What you will do →
Each record below must be written out exactly as given.

Source data →
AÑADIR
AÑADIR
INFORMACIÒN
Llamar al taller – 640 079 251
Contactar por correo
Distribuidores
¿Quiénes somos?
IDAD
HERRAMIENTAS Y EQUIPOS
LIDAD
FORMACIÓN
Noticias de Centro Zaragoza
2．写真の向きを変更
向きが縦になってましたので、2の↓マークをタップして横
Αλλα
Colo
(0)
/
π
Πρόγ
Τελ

Solution for this task →
AÑADIR
AÑADIR
INFORMACIÒN
Llamar al taller – 640 079 251
Contactar por correo
Distribuidores
¿Quiénes somos?
IDAD
HERRAMIENTAS Y EQUIPOS
LIDAD
FORMACIÓN
Noticias de Centro Zaragoza
2．写真の向きを変更
向きが縦になってましたので、2の↓マークをタップして横
Αλλα
Colo
(0)
/
π
Πρόγ
Τελ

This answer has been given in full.